According to Dr. Chris Stanley, "Associate Keeper of Mineralogy" at London's Natural History Museum, he analyzed the chemical makeup of the white powdery crystal from Serbia and then (I'm reading between the lines here) Googled the result. The news report quotes him:

Towards the end of my research I searched the web using the mineral's chemical formula -- sodium lithium boron silicate hydroxide -- and was amazed to discover that same scientific name, written on a case of rock containing kryptonite stolen by Lex Luther from a museum in the film Superman Returns.

The new mineral does not contain fluorine (which it does in the film) and is white rather than green but, in all other respects, the chemistry matches that for the rock containing kryptonite.
Hang on a minute there, doctor! A compound that contains fluorine is chemically different from a compound that doesn't. We don't say hydrogen gas "matches the exact chemistry" of water except that it's missing the oxygen--H2 and H2O are different chemicals that behave in different ways. And the color is usually a sign of some chemical differences.

Dr. Stanley and his colleagues seem to acknowledge that fundamental fact by naming the mineral "jadarite," after the region where it was found, in a paper to be published in a future issue of the European Journal of Mineralogy. They've tested the mineral under ultraviolet light, which makes it fluoresce, but I see no sign that they've exposed plants to it.
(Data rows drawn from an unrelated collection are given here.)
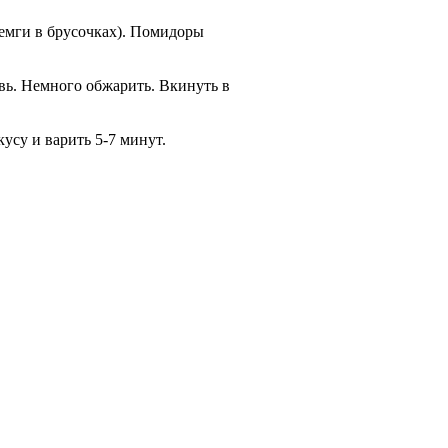
семги в брусочках). Помидоры
вь. Немного обжарить. Вкинуть в
усу и варить 5-7 минут.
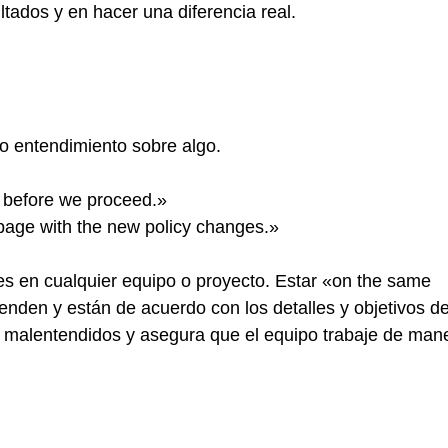
tados y en hacer una diferencia real.
o entendimiento sobre algo.
e before we proceed.»
 page with the new policy changes.»
ves en cualquier equipo o proyecto. Estar «on the same
enden y están de acuerdo con los detalles y objetivos d
de malentendidos y asegura que el equipo trabaje de man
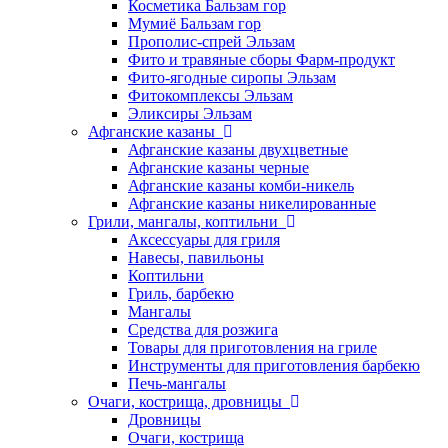
Косметика Бальзам гор
Мумиё Бальзам гор
Прополис-спрей Эльзам
Фито и травяные сборы Фарм-продукт
Фито-ягодные сиропы Эльзам
Фитокомплексы Эльзам
Эликсиры Эльзам
Афганские казаны
Афганские казаны двухцветные
Афганские казаны черные
Афганские казаны комби-никель
Афганские казаны никелированные
Грили, мангалы, коптильни
Аксессуары для гриля
Навесы, павильоны
Коптильни
Гриль, барбекю
Мангалы
Средства для розжига
Товары для приготовления на гриле
Инструменты для приготовления барбекю
Печь-мангалы
Очаги, кострища, дровницы
Дровницы
Очаги, кострища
Why do I suggest that test? Superman fans know there are multiple forms of kryptonite: the original green (harmful to refugees from the planet Krypton), and several forms either altered by natural processes in space or created in laboratories. True white kryptonite harms plant life on all known planets.

2 comments:

Anonymous said...

Jade compounds are so common -- and so revered in Asian countries -- that I cannot imagine that this particular mineral's qualities are not reasonably common and well-known.

Perhaps an Associate Keeper of Mineralology knows more about this than I do, but I do know one thing: if you leave a word out of a magic spell, it doesn't work any more. I think it's the same with magic minerals.

J. L. Bell said...

I agree with you on principle, of course, but I wouldn't call kryptonite a magic mineral.

Since the planet Krypton was named after an element, it is clearly based on a fundament of science.